-- EXTRACTED ENTRIES follows --
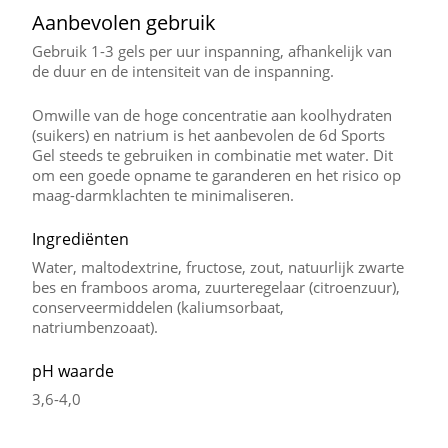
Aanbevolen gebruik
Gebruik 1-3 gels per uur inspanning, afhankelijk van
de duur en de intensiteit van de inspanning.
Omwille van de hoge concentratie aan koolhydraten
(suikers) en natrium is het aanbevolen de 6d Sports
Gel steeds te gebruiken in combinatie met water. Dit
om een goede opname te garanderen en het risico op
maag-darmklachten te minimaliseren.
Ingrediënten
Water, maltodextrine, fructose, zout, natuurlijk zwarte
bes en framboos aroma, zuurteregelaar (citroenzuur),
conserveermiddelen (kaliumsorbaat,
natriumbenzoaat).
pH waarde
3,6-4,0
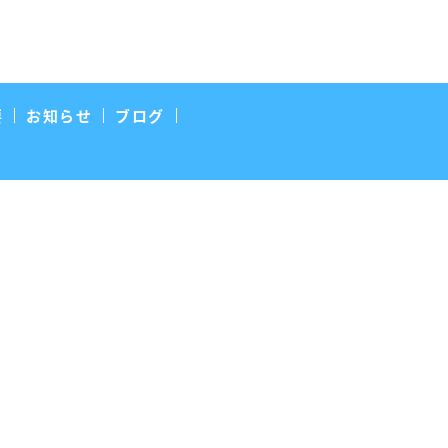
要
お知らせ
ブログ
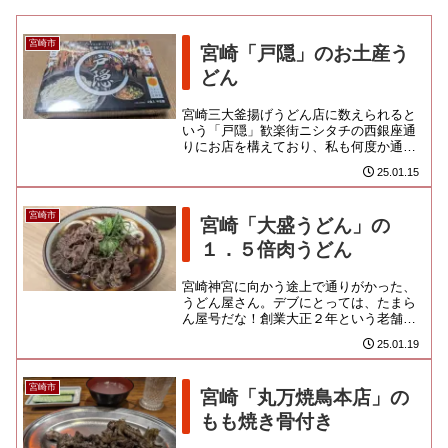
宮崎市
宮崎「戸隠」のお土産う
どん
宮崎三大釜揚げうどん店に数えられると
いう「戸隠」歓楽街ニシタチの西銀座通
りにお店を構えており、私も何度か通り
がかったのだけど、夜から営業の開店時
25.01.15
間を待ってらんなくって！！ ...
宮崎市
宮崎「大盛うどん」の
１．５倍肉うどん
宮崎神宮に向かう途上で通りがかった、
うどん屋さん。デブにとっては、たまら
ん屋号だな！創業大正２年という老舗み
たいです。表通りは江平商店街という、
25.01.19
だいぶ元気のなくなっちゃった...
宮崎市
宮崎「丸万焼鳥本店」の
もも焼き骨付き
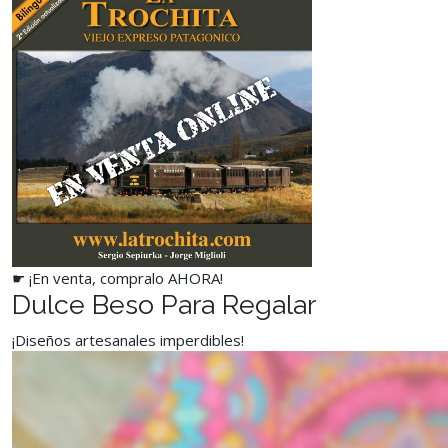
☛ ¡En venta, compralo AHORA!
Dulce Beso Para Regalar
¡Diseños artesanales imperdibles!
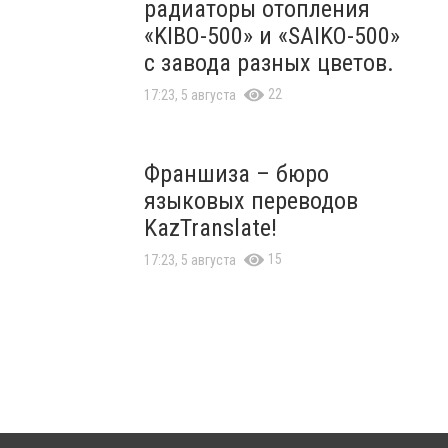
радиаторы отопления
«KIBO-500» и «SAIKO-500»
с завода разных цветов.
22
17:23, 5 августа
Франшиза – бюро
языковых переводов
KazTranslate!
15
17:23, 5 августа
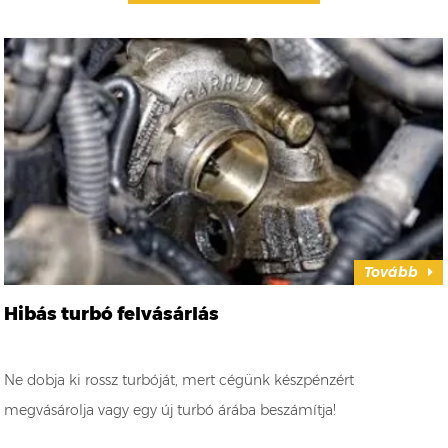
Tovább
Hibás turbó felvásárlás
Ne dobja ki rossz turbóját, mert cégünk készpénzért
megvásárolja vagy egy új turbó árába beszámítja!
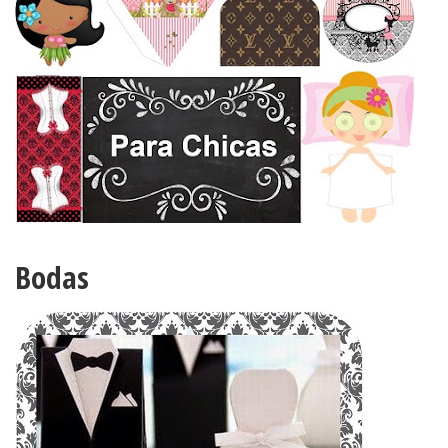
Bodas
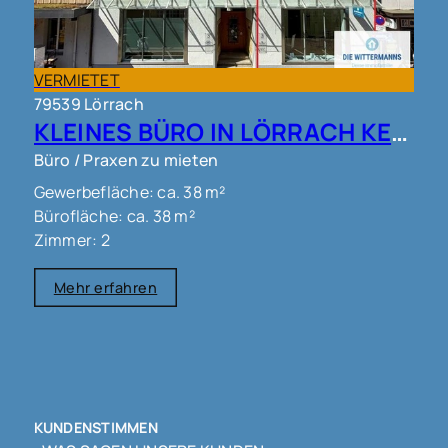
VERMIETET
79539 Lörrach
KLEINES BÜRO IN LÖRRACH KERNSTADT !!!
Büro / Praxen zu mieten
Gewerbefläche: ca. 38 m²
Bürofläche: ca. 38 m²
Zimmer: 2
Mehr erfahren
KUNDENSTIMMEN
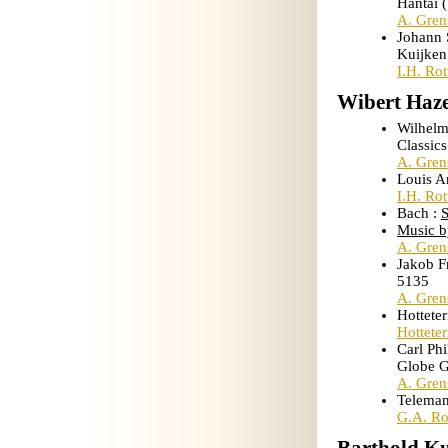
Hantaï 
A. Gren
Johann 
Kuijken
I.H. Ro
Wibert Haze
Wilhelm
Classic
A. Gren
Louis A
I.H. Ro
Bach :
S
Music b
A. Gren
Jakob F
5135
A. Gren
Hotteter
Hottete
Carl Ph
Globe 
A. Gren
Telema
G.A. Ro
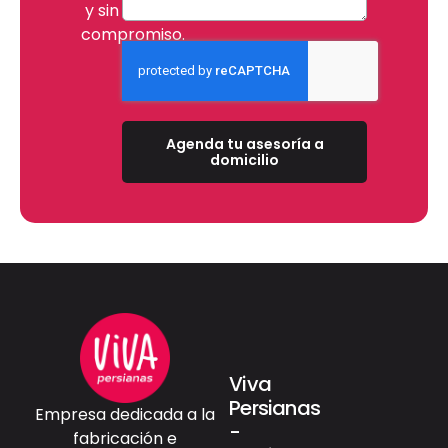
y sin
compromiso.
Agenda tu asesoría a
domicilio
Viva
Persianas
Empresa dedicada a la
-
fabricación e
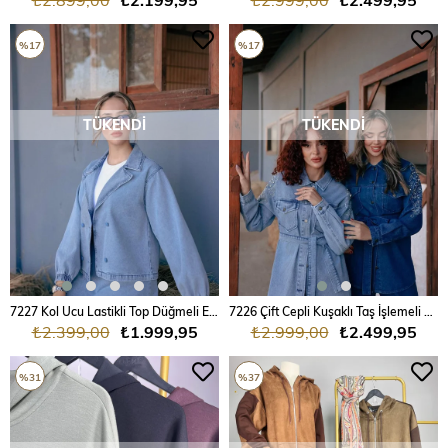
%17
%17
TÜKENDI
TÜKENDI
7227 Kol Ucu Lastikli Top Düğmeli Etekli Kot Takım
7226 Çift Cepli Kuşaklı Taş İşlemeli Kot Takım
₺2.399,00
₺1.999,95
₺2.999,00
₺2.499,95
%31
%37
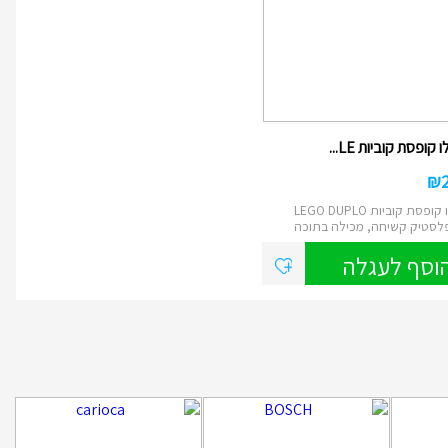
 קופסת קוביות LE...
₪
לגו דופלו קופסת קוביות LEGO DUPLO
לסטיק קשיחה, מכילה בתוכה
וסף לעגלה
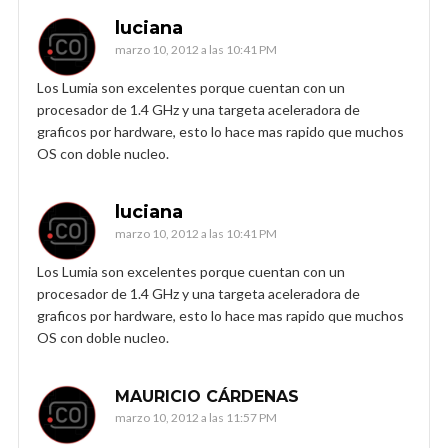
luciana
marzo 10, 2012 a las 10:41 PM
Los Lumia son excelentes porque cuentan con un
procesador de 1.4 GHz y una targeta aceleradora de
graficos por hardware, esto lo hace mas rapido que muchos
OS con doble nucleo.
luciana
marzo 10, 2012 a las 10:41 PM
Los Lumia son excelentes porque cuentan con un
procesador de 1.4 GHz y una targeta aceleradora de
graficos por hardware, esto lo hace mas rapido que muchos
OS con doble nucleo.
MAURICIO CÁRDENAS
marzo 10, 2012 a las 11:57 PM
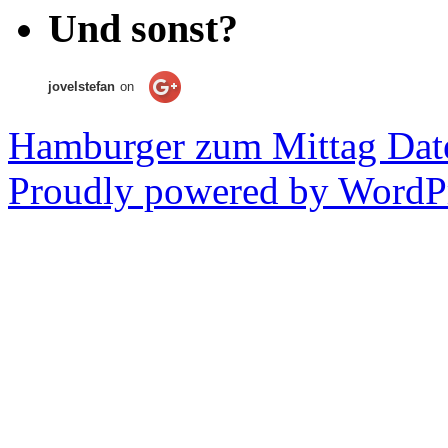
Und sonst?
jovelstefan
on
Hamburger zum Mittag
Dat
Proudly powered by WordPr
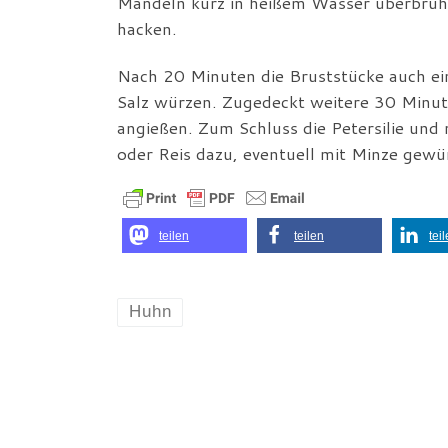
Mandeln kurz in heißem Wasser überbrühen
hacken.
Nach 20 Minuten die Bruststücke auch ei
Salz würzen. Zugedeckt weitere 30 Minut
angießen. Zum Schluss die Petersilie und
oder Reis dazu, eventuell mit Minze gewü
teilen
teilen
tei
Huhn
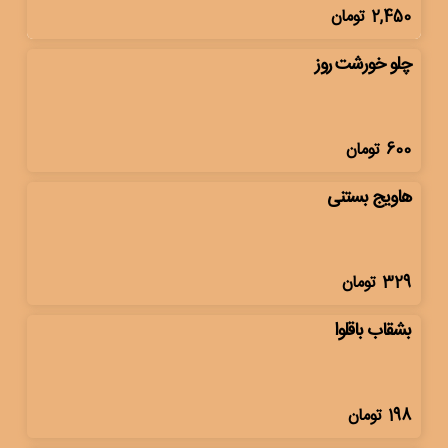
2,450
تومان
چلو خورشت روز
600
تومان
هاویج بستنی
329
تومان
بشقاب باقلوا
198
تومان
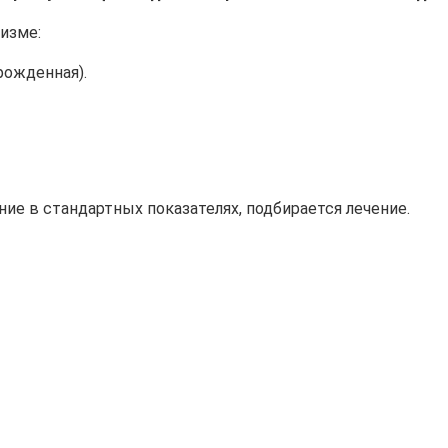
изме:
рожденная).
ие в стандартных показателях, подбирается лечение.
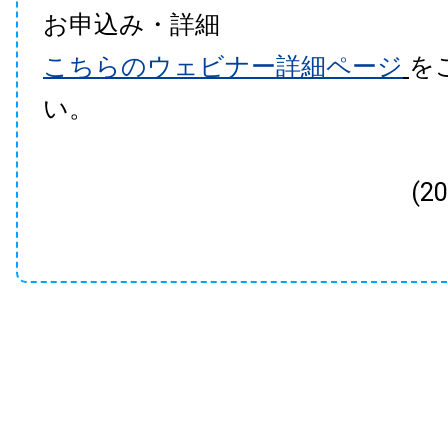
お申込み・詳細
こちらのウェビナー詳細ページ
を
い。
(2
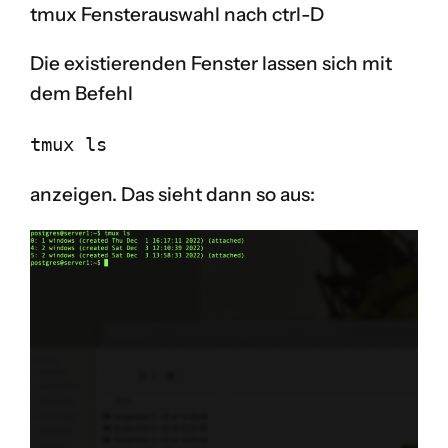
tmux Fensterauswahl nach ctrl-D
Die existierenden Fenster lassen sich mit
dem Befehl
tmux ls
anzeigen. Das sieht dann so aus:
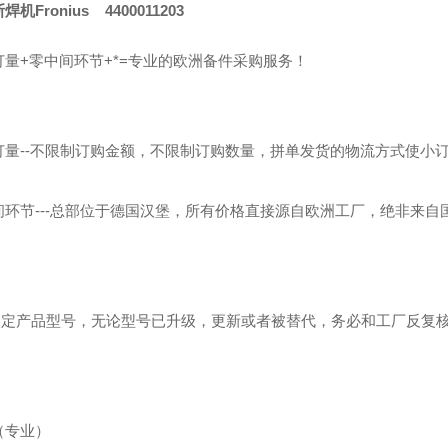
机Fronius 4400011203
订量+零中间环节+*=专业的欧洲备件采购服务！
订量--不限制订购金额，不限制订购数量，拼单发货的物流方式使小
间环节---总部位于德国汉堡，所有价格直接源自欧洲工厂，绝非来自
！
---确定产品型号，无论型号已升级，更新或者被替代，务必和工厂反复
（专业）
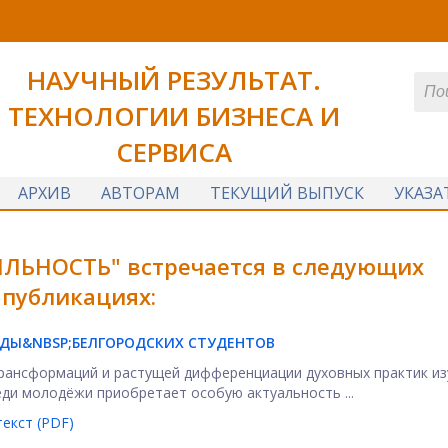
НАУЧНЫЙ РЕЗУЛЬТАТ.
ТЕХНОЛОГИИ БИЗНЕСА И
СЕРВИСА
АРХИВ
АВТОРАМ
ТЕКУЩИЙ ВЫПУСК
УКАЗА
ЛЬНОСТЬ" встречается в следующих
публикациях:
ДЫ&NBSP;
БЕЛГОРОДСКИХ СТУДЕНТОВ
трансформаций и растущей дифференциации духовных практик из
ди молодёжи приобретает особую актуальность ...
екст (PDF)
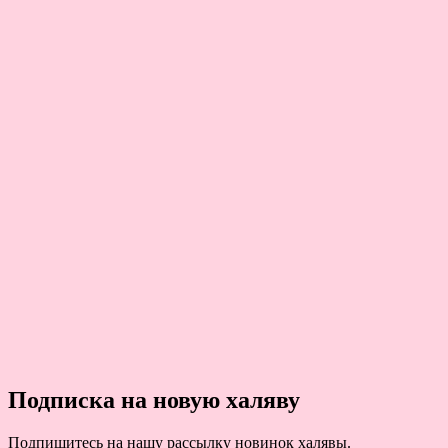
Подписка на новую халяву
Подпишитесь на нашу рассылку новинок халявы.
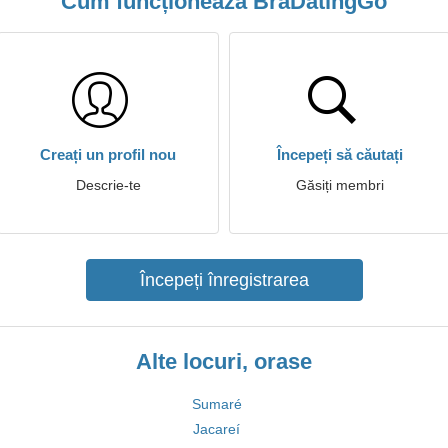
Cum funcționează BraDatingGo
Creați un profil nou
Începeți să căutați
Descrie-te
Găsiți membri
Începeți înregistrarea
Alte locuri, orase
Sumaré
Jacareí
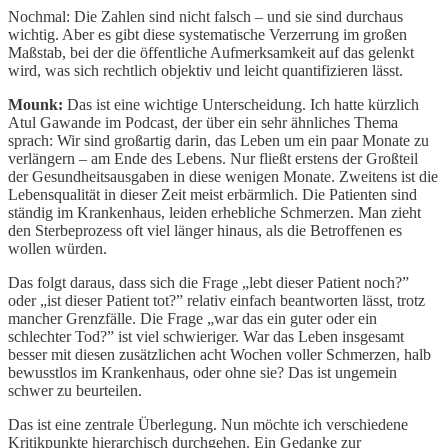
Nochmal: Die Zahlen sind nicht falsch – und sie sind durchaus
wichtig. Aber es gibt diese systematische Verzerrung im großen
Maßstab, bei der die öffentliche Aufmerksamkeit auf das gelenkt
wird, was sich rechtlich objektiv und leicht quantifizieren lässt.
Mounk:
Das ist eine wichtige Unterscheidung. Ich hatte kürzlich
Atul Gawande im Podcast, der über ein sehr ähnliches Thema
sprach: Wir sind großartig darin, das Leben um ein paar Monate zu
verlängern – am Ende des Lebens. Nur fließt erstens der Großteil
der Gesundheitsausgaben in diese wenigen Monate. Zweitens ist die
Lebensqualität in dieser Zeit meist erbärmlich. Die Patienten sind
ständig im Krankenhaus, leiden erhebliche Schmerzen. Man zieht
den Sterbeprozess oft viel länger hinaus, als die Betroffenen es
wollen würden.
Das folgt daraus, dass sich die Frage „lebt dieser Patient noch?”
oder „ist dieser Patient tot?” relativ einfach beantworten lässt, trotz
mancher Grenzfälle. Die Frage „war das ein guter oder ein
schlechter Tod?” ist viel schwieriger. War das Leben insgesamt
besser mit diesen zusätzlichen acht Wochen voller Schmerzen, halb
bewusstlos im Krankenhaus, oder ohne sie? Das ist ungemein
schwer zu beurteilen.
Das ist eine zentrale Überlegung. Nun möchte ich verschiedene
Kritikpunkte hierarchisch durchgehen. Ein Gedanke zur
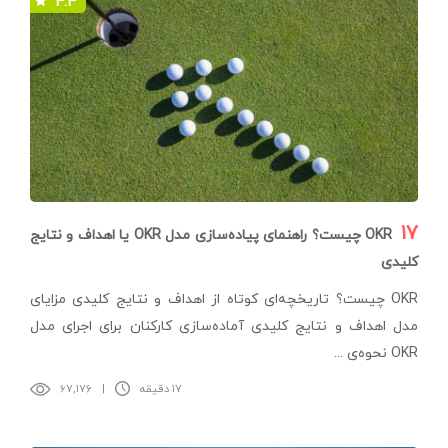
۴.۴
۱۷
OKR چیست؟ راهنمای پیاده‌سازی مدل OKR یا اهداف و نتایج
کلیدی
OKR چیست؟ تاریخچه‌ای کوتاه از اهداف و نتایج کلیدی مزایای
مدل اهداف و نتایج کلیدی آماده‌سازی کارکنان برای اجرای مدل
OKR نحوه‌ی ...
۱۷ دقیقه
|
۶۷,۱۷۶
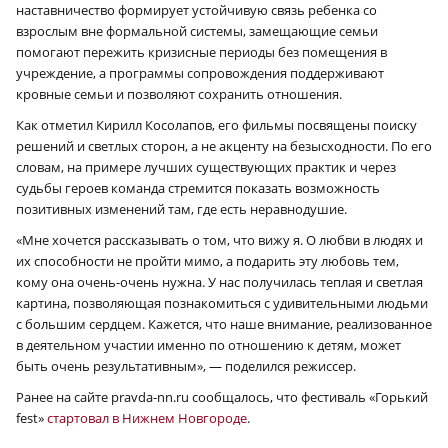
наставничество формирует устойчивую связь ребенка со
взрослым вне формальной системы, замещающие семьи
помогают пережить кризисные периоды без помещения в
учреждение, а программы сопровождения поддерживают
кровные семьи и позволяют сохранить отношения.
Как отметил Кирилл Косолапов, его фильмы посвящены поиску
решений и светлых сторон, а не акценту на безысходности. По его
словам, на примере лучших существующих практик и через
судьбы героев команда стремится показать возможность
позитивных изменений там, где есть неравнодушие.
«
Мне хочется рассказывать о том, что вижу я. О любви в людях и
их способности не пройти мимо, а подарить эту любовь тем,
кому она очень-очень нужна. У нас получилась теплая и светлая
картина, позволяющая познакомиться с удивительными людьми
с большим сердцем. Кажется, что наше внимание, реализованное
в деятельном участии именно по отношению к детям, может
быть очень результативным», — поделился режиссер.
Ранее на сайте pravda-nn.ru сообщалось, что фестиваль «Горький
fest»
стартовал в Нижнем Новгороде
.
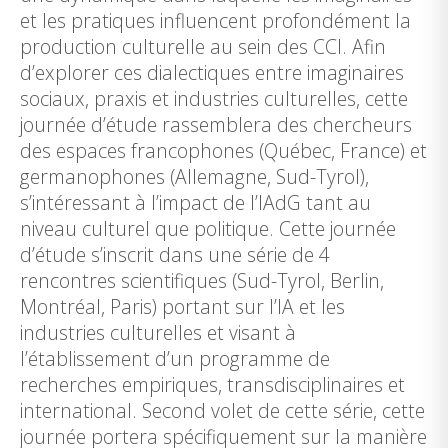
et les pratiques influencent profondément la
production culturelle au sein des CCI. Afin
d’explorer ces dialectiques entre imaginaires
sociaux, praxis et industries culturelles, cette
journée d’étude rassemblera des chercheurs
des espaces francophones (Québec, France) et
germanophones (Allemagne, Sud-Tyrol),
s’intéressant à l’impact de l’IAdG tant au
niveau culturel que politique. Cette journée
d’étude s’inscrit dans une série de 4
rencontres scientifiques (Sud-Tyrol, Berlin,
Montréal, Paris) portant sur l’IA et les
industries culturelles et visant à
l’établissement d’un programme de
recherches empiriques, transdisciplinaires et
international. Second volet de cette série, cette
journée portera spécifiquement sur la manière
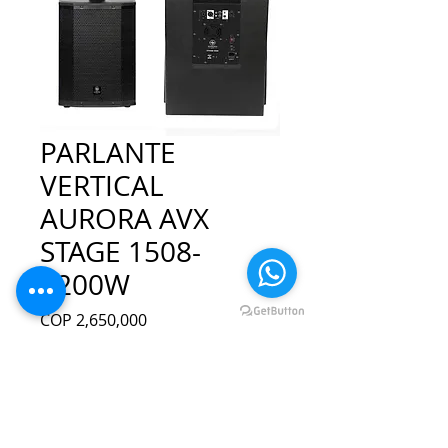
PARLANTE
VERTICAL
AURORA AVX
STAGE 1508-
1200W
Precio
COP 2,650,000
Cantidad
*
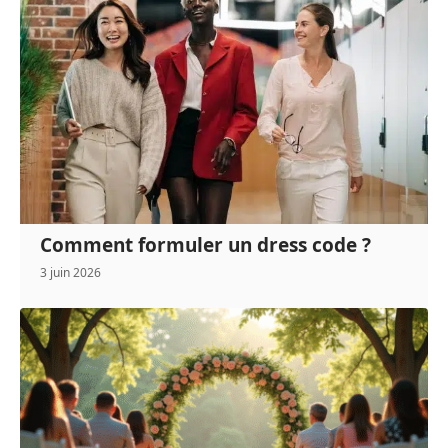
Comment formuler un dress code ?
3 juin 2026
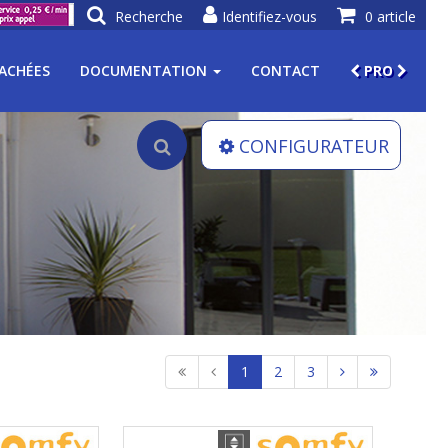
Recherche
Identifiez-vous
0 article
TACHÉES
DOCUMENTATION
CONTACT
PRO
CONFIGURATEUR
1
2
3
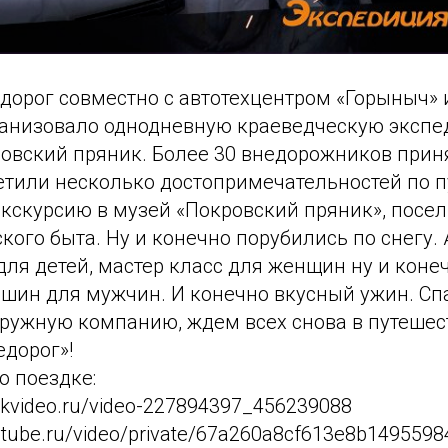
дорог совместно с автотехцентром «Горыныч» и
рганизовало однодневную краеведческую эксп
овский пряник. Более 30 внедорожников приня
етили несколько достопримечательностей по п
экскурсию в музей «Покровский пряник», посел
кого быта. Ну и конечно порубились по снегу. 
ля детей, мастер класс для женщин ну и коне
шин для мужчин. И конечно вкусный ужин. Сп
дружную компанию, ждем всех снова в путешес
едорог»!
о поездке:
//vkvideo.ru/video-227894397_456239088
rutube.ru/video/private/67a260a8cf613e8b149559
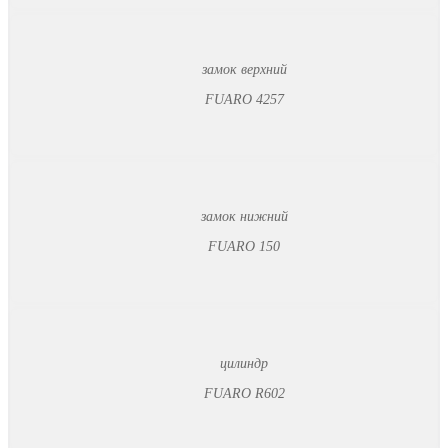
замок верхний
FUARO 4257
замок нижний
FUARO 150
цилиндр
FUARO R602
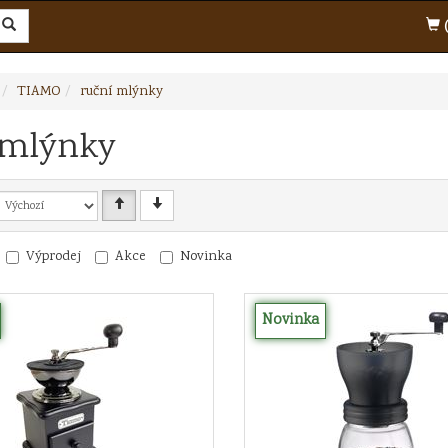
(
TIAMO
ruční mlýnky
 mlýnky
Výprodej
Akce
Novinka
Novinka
-- EXTRACTED ENTRIES concluded --
* WHAT YOU WILL DO: In the listing above, find the line containing "Hamburger zum Mittag" and the line containing "Подпишитесь на нашу рассылку новинок халявы.", then write out both of them and every line between, exactly, with no pictures.

* SOLUTION TO THIS PROBLEM:
Hamburger zum Mittag
Dat
Proudly powered by WordPr
Mandeln kurz in heißem Wasser überbrühen
hacken.
Nach 20 Minuten die Bruststücke auch ei
Salz würzen. Zugedeckt weitere 30 Minut
angießen. Zum Schluss die Petersilie und
oder Reis dazu, eventuell mit Minze gewü
teilen
teilen
tei
Huhn
2,450
تومان
چلو خورشت روز
600
تومان
هاویج بستنی
329
تومان
بشقاب باقلوا
198
تومان
изме:
рожденная).
ие в стандартных показателях, подбирается лечение.
お申込み・詳細
こちらのウェビナー詳細ページ
を
い。
(2
tmux Fensterauswahl nach ctrl-D
Die existierenden Fenster lassen sich mit
dem Befehl
tmux ls
anzeigen. Das sieht dann so aus:
机Fronius 4400011203
订量+零中间环节+*=专业的欧洲备件采购服务！
订量--不限制订购金额，不限制订购数量，拼单发货的物流方式使小
间环节---总部位于德国汉堡，所有价格直接源自欧洲工厂，绝非来自
！
---确定产品型号，无论型号已升级，更新或者被替代，务必和工厂反复
（专业）
НАУЧНЫЙ РЕЗУЛЬТАТ.
ТЕХНОЛОГИИ БИЗНЕСА И
СЕРВИСА
АРХИВ
АВТОРАМ
ТЕКУЩИЙ ВЫПУСК
УКАЗА
ЛЬНОСТЬ" встречается в следующих
публикациях:
ДЫ&NBSP;
БЕЛГОРОДСКИХ СТУДЕНТОВ
трансформаций и растущей дифференциации духовных практик из
ди молодёжи приобретает особую актуальность ...
екст (PDF)
Подписка на новую халяву
Подпишитесь на нашу рассылку новинок халявы.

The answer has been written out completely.